平日の昼間は孤独で、空気清浄機の音だけが響いた。


「人に裏切られたのに、寂しい」


そう思っている自分がいた。

気づいたら見ていたのは気軽に出来る配信アプリ。

人との繋がりを求めて配信し続けた。でも、何かが足りない。そう思って私は過去に配信をしていた友達に連絡し、久々に会話を交わした。寂しかった私にとって些細な会話が凄く楽しかったんだ。



友達の配信に入り、楽しんでいたところやたらギフトを投げる人がいた。その人の名は「琉生(ルイ)。」最近このアプリを始めたようで、純粋に楽しんでいた。

オレンジ色の髪をした可愛げのあるアバターだ。



しばらく経って私と琉生は同じゲームをしているから、今度遊ぼうという理由で連絡先を繋ぐ。

__繋がった時、私が現在患っている疾患を見破られてしまった。そんな見破られたり言われたのは初めてだったからとても驚いた。

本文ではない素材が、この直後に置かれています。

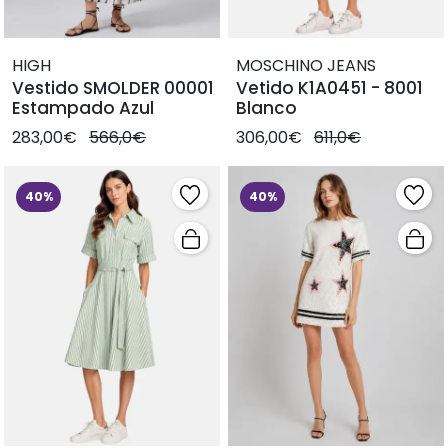
HIGH
MOSCHINO JEANS
Vestido SMOLDER 00001
Vetido K1A0451 - 8001
Estampado Azul
Blanco
283,00€
566,0€
306,00€
611,0€
40%
40%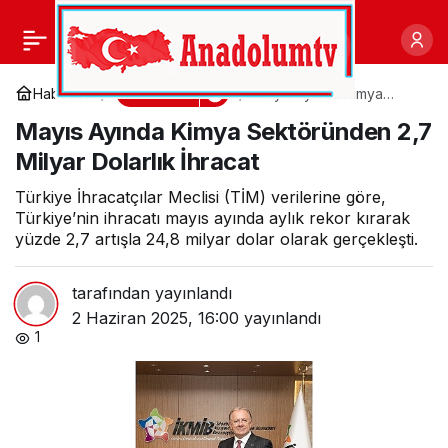
Deri ihracatçılarından
0
Paylaş
vatandaşlara çağrı;
Ekonomi
Haberler
Mayıs Ayında Kimya
Sektöründen 2,7 Milyar
Mayıs Ayında Kimya Sektöründen 2,7
Dolarlık İhracat
“Kurbanınızın eti kadar,
Milyar Dolarlık İhracat
derisine de sahip çıkın”
Türkiye İhracatçılar Meclisi (TİM) verilerine göre,
Türkiye’nin ihracatı mayıs ayında aylık rekor kırarak
yüzde 2,7 artışla 24,8 milyar dolar olarak gerçekleşti.
tarafından yayınlandı
2 Haziran 2025, 16:00
yayınlandı
1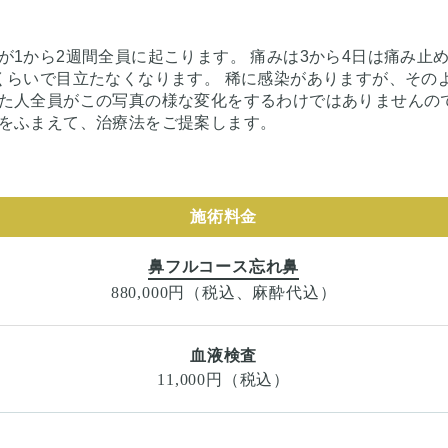
1から2週間全員に起こります。 痛みは3から4日は痛み止
くらいで目立たなくなります。 稀に感染がありますが、その
た人全員がこの写真の様な変化をするわけではありませんの
をふまえて、治療法をご提案します。
施術料金
鼻フルコース忘れ鼻
880,000円（税込、麻酔代込）
血液検査
11,000円（税込）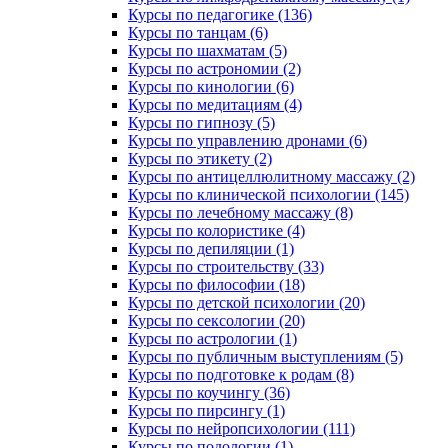
Курсы по педагогике (136)
Курсы по танцам (6)
Курсы по шахматам (5)
Курсы по астрономии (2)
Курсы по кинологии (6)
Курсы по медитациям (4)
Курсы по гипнозу (5)
Курсы по управлению дронами (6)
Курсы по этикету (2)
Курсы по антицеллюлитному массажу (2)
Курсы по клинической психологии (145)
Курсы по лечебному массажу (8)
Курсы по колористике (4)
Курсы по депиляции (1)
Курсы по строительству (33)
Курсы по философии (18)
Курсы по детской психологии (20)
Курсы по сексологии (20)
Курсы по астрологии (1)
Курсы по публичным выступлениям (5)
Курсы по подготовке к родам (8)
Курсы по коучингу (36)
Курсы по пирсингу (1)
Курсы по нейропсихологии (111)
Курсы по подологии (1)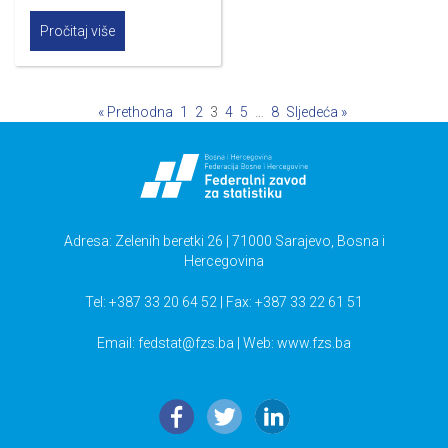
Pročitaj više
« Prethodna
1
2
3
4
5
…
8
Sljedeća »
Adresa: Zelenih beretki 26 | 71000 Sarajevo, Bosna i
Hercegovina
Tel: +387 33 20 64 52 | Fax: +387 33 22 61 51
Email:
fedstat@fzs.ba
| Web: www.fzs.ba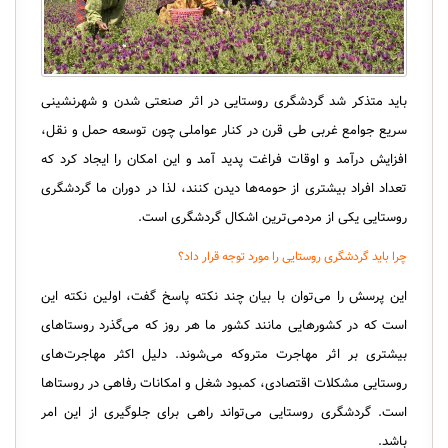
باید متذکر شد گردشگری روستایی در اثر صنعتی شدن و شهرنشینی
سریع جوامع غربی طی قرن در کنار عواملی چون توسعه حمل و نقل،
افزایش درآمد و اوقات فراغت پدید آمد و این امکان را ایجاد کرد که
تعداد افراد بیشتری از حومه‌ها دیدن کنند، لذا در دوران ما گردشگری
روستایی یکی از مردمی‌ترین اشکال گردشگری است.
چرا باید گردشگری روستایی را مورد توجه قرار داد؟
این پرسش‌ را می‌توان با بیان چند نکته پاسخ گفت، اولین نکته این
است که در کشورهایی مانند کشور ما هر روز که می‌گذرد روستاهای
بیشتری بر اثر مهاجرت متروکه می‌شوند. دلیل اکثر مهاجرت‌های
روستایی مشکلات اقتصادی، کمبود شغل و امکانات رفاهی در روستاها
است. گردشگری روستایی می‌تواند راهی برای جلوگیری از این امر
باشد.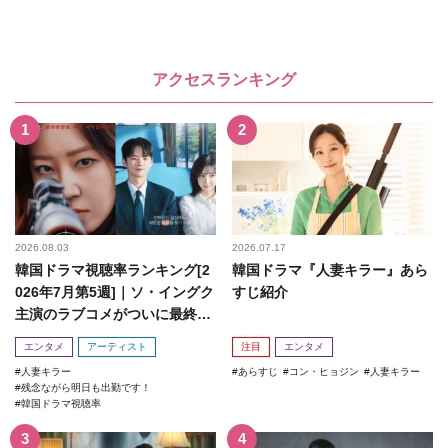
アクセスランキング
2026.08.03
2026.07.17
韓国ドラマ視聴率ランキング[2
韓国ドラマ『人妻キラー』あら
026年7月第5週]｜ソ・イングク
すじ紹介
主演のラブコメがついに最終
回！
エンタメ
アーティスト
注目
エンタメ
人妻キラー
あらすじ
コン・ヒョジン
人妻キラー
残念ながら明日も出勤です！
韓国ドラマ視聴率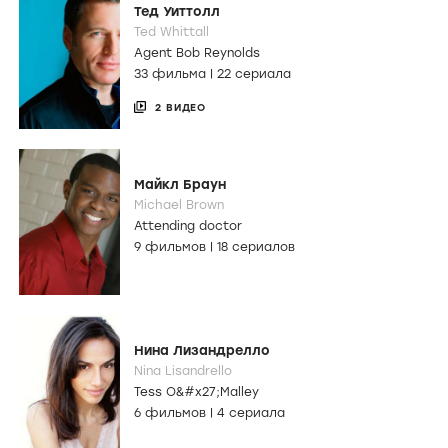
Тед Уиттолл
Ted Whittall
Agent Bob Reynolds
33 фильма
|
22 сериала
2 ВИДЕО
Майкл Браун
Michael Brown
Attending doctor
9 фильмов
|
18 сериалов
Нина Лизандрелло
Nina Lisandrello
Tess O&#x27;Malley
6 фильмов
|
4 сериала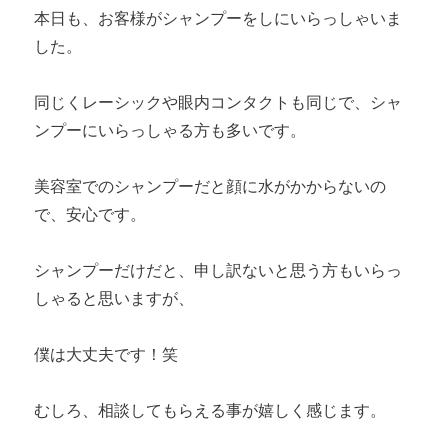
本日も、お客様がシャンプーをしにいらっしゃいま
した。
同じくレーシックや眼内コンタクトも同じで、シャ
ンプーにいらっしゃる方も多いです。
美容室でのシャンプーだと顔に水がかからないの
で、安心です。
シャンプーだけだと、申し訳ないと思う方もいらっ
しゃると思いますが、
僕は大丈夫です！笑
むしろ、相談してもらえる事が嬉しく感じます。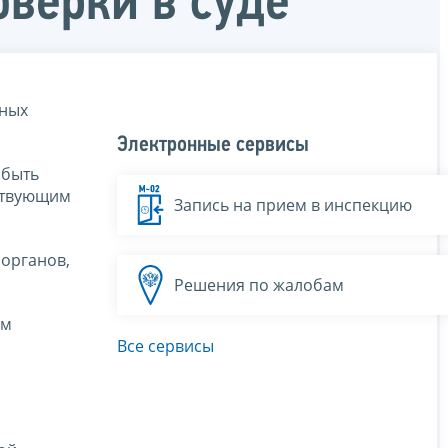
оверки в суде
нных
Электронные сервисы
 быть
тствующим
Запись на прием в инспекцию
органов,
Решения по жалобам
ам
Все сервисы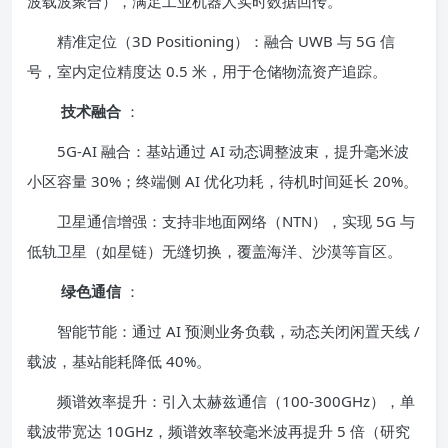
波载波聚合），满足工业机器人实时数据回传。
精准定位（3D Positioning）：融合 UWB 与 5G 信
号，室内定位精度达 0.5 米，用于仓储物流资产追踪。
技术融合
：
5G-AI 融合：基站通过 AI 动态调整波束，提升毫米波
小区容量 30%；终端侧 AI 优化功耗，待机时间延长 20%。
卫星通信增强：支持非地面网络（NTN），实现 5G 与
低轨卫星（如星链）无缝切换，覆盖海洋、沙漠等盲区。
绿色通信
：
智能节能：通过 AI 预测业务负载，动态关闭闲置天线 /
载波，基站能耗降低 40%。
频谱效率提升：引入太赫兹通信（100-300GHz），单
载波带宽达 10GHz，频谱效率较毫米波再提升 5 倍（研究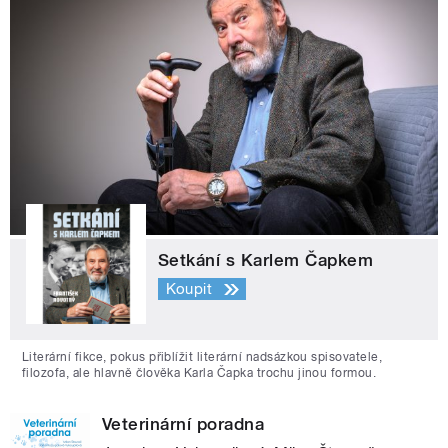
Setkání s Karlem Čapkem
Koupit
Literární fikce, pokus přiblížit literární nadsázkou spisovatele,
filozofa, ale hlavně člověka Karla Čapka trochu jinou formou.
Veterinární poradna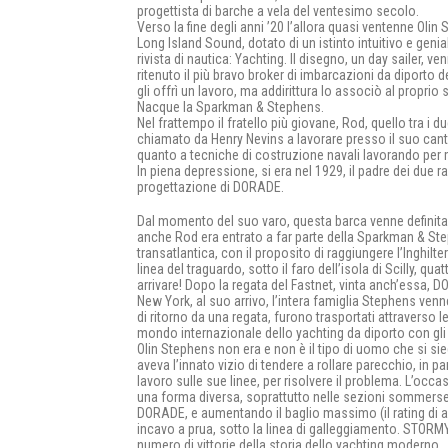
progettista di barche a vela del ventesimo secolo.
Verso la fine degli anni ’20 l’allora quasi ventenne Oli
Long Island Sound, dotato di un istinto intuitivo e geni
rivista di nautica: Yachting. Il disegno, un day sailer, v
ritenuto il più bravo broker di imbarcazioni da diporto
gli offrì un lavoro, ma addirittura lo associò al proprio 
Nacque la Sparkman & Stephens.
Nel frattempo il fratello più giovane, Rod, quello tra i du
chiamato da Henry Nevins a lavorare presso il suo cantier
quanto a tecniche di costruzione navali lavorando per m
In piena depressione, si era nel 1929, il padre dei d
progettazione di DORADE.
Dal momento del suo varo, questa barca venne definita
anche Rod era entrato a far parte della Sparkman & Ste
transatlantica, con il proposito di raggiungere l’Inghil
linea del traguardo, sotto il faro dell’isola di Scilly, qu
arrivare! Dopo la regata del Fastnet, vinta anch’essa,
New York, al suo arrivo, l’intera famiglia Stephens ven
di ritorno da una regata, furono trasportati attraverso 
mondo internazionale dello yachting da diporto con gli ono
Olin Stephens non era e non è il tipo di uomo che si sied
aveva l’innato vizio di tendere a rollare parecchio, in 
lavoro sulle sue linee, per risolvere il problema. L’o
una forma diversa, soprattutto nelle sezioni sommerse,
DORADE, e aumentando il baglio massimo (il rating di a
incavo a prua, sotto la linea di galleggiamento. STOR
numero di vittorie della storia dello yachting moderno.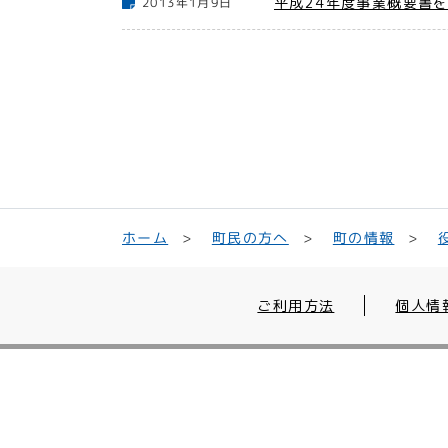
平成24年度事業概要書
2013年1月9日
町民の方へ
ホーム
町の情報
ご利用方法
個人情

そう、私は病院に行き精神疾患の疑いがあると指摘された。学校で体調を崩したのも、焦燥感があったのも

そのせいだろう。



そして初めて一緒にゲームをする日、晴はドキドキしながら電話をかけた。元々人見知りということもあって、話す事に自信がなかった。



「私、人見知りで...上手く話せなかったらごめん」


そう先に保険をかけ、謝る。

でも琉生は


「全然大丈夫!無理しなくていいよ」

「上手く話せないって言ってたけどさ、今凄く喋れてるね!」


と、優しく応えてくれた。

心が死に近づいていた晴はそれだけで、自分のことを褒めてくれるだけでとても嬉しかった。



初めて通話したのに気づけば旧友のように話せるようになっていた。次第に打ち解けていく。

一緒にゲームして、他愛もない話もして、とても楽しかった。




しかし、ここが起点になるとは思わなかった。



今日、体調悪いな....疲れてる。

あんまり話すと気持ち悪くなとゃうかも。と、思いながら身体を起こす。



通知が鳴る。

琉生からだった。

「今日もお話できるー?」

と。




今日は気分も乗らなかったので断りを入れた。

相手が通話出来ずに悲しむ姿は見たくなかったが本当にダメだった。


体調はますます悪くなり、断りを入れる日も多くなる。



そこからは琉生も晴のことを想えば想うほど苦しみ、

何度も話し合い

そして2人は別れの決断を下す。

晴は苦しかったが幸せも多く掴んでいた。




だけどね ここでお別れ





「ずっと一緒」







という言葉の呪いが頭に残ったまま、散った。

晴はしんとした部屋の明かりを見つめて、息を吐いた。あれ、こんなにも静かだったかな?と。





翌日

もう居ないのに。戻れないのに。

晴は琉生の事をペンを握りながら考えていた。







天気が悪いのは嫌いじゃなかった。

世界を少しだけ遠ざけてくれる。

灰色の空は、無理に元気でいなくていい理由になる。